== Work order ==
No pictures go into the copy. Write out exactly the lines below from the one containing "lfen, und das" through the one containing "ia streaming nasce".

== Information ==

[Start of section]

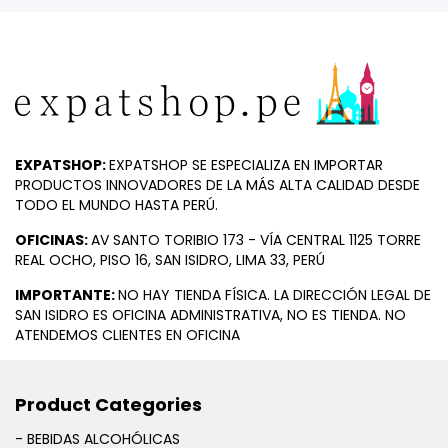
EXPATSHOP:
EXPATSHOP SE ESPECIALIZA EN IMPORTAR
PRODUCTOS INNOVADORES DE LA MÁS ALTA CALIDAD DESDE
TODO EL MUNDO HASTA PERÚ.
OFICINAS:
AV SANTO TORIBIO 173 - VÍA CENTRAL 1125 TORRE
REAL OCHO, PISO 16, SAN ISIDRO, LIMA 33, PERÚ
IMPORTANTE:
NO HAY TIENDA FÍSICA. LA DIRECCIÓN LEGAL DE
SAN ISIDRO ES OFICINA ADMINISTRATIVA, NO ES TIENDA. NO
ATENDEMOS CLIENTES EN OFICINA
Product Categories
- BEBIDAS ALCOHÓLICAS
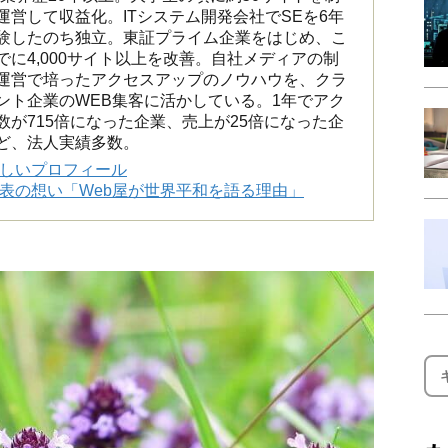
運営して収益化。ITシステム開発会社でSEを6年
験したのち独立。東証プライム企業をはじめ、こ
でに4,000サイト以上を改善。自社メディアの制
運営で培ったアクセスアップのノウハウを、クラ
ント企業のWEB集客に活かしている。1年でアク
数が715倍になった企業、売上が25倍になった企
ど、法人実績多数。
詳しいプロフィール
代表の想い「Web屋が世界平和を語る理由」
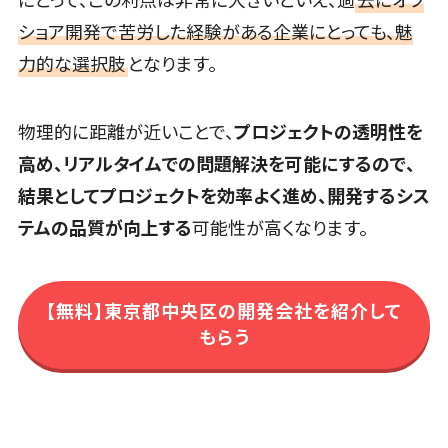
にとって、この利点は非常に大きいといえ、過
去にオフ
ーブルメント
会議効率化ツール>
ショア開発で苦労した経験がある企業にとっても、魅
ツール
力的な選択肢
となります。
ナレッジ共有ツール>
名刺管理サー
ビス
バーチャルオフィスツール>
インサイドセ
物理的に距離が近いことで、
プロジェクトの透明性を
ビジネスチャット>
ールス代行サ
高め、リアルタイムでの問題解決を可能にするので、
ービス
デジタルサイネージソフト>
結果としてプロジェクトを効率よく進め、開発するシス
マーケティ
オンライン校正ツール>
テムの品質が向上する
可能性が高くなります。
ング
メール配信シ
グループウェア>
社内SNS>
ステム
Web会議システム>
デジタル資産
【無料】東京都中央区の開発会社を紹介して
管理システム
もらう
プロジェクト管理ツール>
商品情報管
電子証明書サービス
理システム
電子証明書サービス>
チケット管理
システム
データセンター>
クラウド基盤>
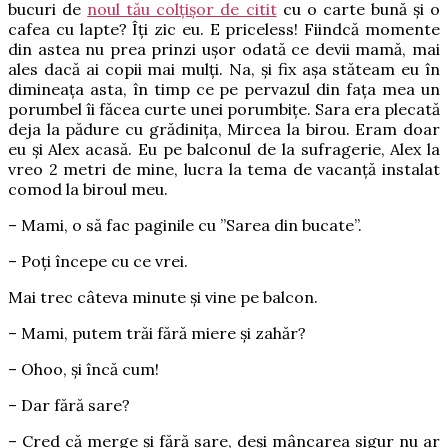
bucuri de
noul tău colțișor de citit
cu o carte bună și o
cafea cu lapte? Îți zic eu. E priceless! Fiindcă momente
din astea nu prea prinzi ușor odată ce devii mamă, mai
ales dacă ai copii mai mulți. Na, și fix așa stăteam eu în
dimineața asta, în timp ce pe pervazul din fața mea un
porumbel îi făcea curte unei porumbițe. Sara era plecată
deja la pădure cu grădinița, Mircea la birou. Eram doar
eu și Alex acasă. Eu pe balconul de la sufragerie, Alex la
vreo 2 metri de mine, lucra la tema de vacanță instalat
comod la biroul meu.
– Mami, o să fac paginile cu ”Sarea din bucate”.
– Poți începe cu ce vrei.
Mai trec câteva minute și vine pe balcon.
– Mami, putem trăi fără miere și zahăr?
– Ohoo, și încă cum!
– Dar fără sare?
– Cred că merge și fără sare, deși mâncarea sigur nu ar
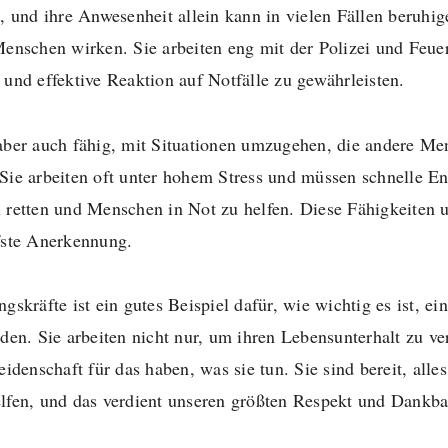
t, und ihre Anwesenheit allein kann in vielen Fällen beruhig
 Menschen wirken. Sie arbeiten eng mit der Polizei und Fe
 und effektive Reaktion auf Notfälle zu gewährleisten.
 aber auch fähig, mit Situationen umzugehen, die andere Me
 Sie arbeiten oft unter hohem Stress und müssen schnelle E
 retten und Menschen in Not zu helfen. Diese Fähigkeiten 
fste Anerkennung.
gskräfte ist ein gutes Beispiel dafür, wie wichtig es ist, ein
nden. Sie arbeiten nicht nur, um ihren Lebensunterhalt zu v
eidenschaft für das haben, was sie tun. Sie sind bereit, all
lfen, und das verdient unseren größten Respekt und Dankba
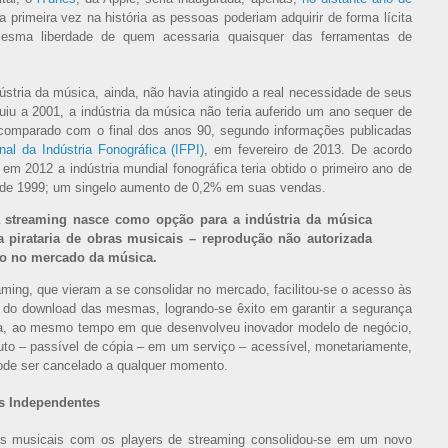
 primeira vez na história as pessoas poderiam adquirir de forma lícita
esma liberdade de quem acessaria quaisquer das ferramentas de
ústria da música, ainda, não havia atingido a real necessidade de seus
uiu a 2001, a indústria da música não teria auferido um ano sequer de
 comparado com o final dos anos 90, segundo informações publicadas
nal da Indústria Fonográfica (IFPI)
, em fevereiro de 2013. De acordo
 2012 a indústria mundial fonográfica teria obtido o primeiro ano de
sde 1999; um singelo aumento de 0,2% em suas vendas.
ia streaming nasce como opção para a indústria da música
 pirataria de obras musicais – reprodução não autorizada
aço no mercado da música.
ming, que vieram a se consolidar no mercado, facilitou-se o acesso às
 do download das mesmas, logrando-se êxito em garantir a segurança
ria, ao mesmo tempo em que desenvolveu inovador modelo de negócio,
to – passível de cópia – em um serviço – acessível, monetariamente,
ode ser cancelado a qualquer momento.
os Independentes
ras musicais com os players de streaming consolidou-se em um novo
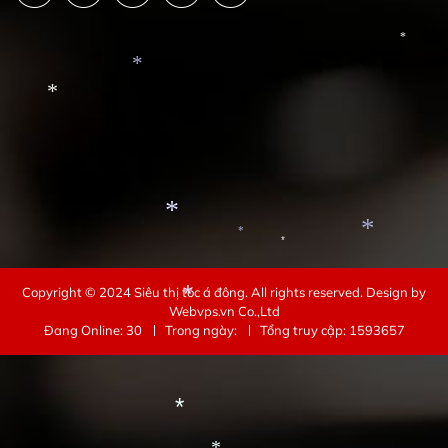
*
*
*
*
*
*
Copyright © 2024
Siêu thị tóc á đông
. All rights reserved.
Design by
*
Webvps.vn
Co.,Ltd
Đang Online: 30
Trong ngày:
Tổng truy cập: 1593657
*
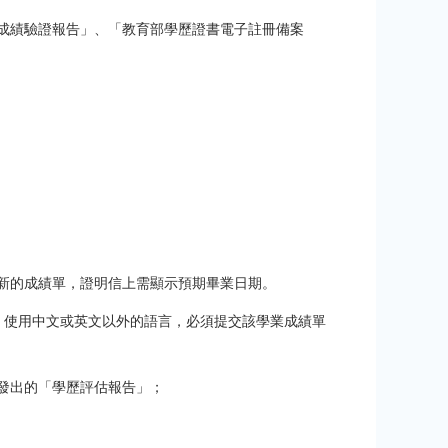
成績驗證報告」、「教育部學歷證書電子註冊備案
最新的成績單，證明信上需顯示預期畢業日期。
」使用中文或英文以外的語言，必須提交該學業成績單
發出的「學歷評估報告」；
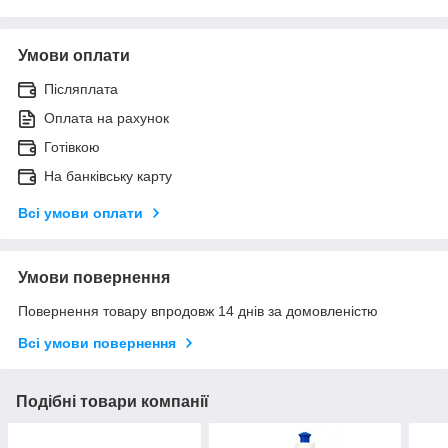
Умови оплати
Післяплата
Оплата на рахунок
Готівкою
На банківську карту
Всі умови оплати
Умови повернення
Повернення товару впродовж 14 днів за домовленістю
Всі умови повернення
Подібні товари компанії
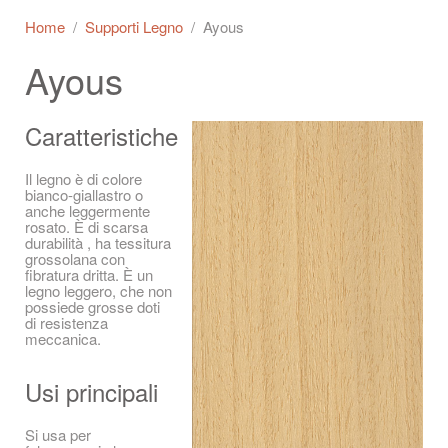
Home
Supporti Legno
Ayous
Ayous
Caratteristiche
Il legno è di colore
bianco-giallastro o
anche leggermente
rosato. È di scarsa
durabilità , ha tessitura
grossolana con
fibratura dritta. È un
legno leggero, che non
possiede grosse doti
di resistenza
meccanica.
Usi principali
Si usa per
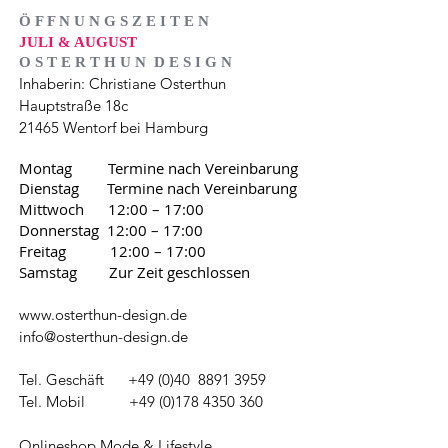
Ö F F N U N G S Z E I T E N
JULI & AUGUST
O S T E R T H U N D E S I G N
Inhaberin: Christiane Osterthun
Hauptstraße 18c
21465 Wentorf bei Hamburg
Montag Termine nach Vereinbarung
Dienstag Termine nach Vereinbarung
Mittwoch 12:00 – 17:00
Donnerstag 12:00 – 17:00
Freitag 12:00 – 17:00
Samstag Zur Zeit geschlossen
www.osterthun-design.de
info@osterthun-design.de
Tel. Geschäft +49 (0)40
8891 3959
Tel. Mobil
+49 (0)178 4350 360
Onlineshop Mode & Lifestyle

[End of section]
[Start of section]

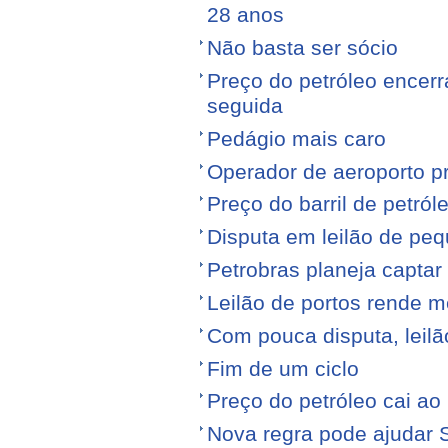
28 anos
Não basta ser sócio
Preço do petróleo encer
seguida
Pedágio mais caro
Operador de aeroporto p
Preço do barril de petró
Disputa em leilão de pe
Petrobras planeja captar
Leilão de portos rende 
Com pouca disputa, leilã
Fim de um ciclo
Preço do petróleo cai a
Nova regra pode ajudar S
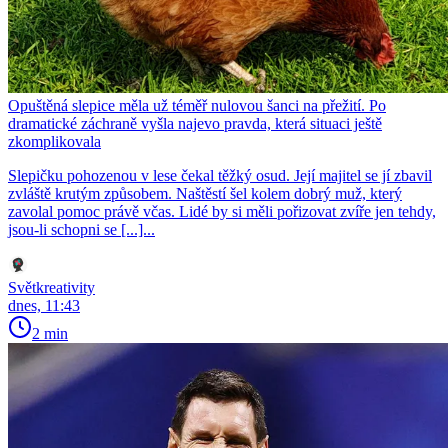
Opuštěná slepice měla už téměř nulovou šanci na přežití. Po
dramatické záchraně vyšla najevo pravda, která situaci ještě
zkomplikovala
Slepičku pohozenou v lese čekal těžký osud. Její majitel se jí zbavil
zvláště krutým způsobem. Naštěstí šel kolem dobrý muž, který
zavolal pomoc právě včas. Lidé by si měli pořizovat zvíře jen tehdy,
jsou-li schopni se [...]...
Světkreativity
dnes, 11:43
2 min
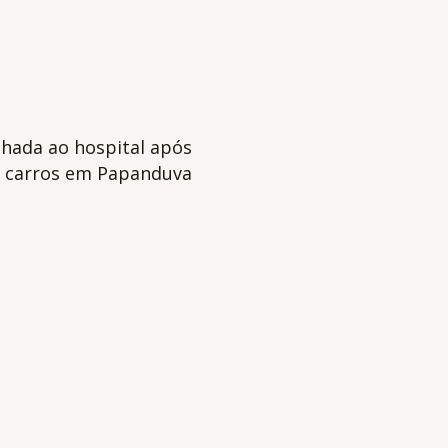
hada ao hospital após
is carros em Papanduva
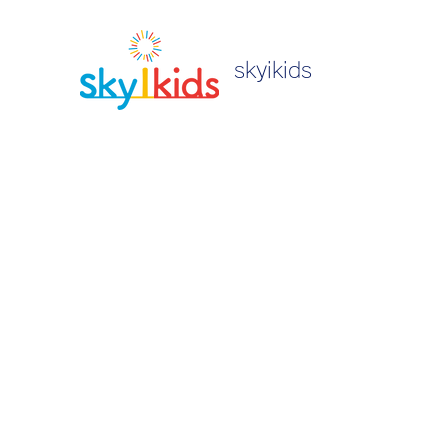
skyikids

[End of section]
[Start of section]

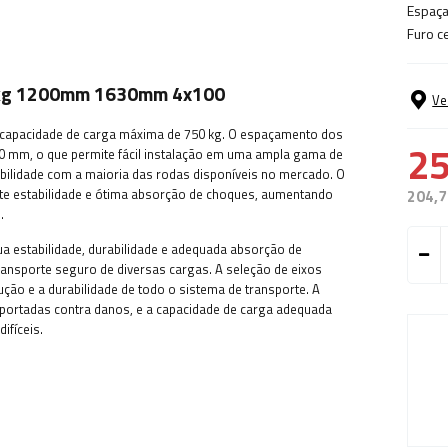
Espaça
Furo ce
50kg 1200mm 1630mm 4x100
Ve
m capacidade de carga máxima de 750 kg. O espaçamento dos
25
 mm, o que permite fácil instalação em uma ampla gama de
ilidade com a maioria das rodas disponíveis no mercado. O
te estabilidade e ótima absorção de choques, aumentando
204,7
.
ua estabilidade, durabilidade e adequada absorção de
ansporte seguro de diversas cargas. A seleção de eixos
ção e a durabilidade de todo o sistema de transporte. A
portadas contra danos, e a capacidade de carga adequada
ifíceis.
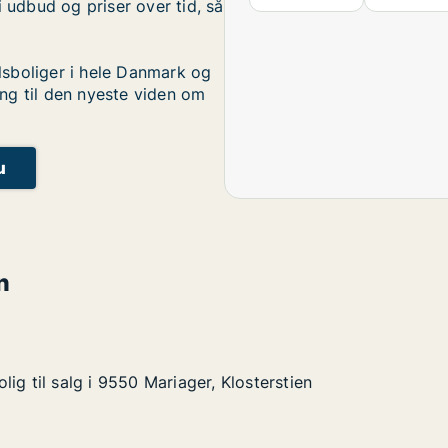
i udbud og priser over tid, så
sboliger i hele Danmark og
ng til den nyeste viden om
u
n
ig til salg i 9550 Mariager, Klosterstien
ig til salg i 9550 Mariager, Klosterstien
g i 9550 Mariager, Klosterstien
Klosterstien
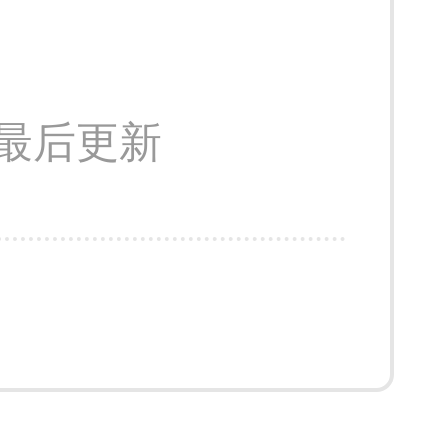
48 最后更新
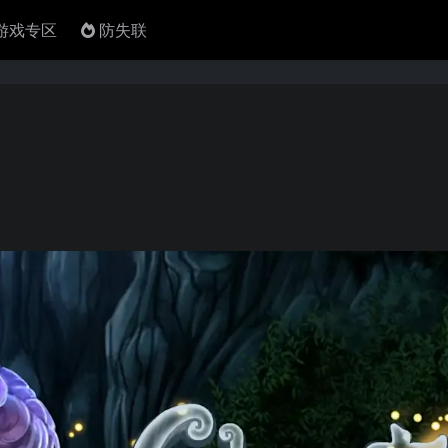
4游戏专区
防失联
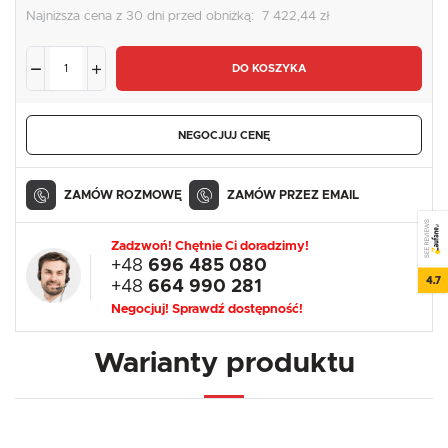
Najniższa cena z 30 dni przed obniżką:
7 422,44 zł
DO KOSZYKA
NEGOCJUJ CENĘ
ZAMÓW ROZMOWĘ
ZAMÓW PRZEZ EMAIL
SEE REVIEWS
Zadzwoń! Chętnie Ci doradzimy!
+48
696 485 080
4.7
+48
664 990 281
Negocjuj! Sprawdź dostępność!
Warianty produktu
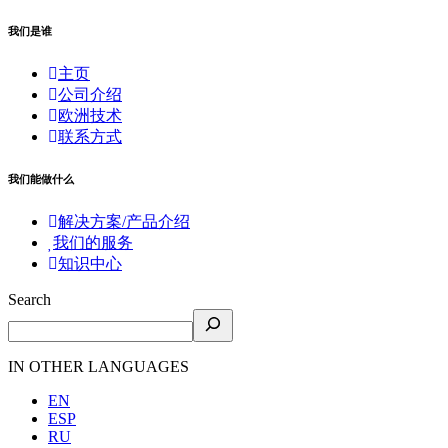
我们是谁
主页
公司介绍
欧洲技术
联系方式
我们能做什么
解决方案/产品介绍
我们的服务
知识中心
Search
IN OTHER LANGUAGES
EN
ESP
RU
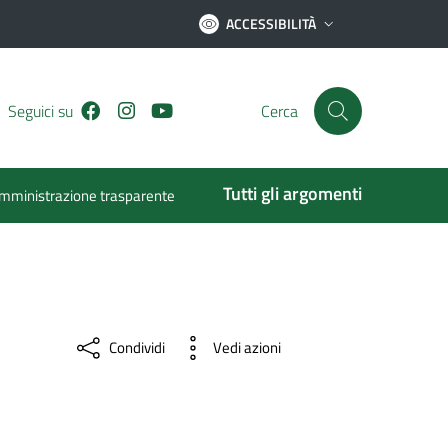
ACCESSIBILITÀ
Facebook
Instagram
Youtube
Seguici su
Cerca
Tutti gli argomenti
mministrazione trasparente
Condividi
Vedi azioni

[End of section]

== Response below ==
lfen, und das verdient unseren größten Respekt und Dankba
 primeira vez na história as pessoas poderiam adquirir de forma lícita
esma liberdade de quem acessaria quaisquer das ferramentas de
ústria da música, ainda, não havia atingido a real necessidade de seus
uiu a 2001, a indústria da música não teria auferido um ano sequer de
 comparado com o final dos anos 90, segundo informações publicadas
nal da Indústria Fonográfica (IFPI)
, em fevereiro de 2013. De acordo
 2012 a indústria mundial fonográfica teria obtido o primeiro ano de
sde 1999; um singelo aumento de 0,2% em suas vendas.
ia streaming nasce como opção para a indústria da música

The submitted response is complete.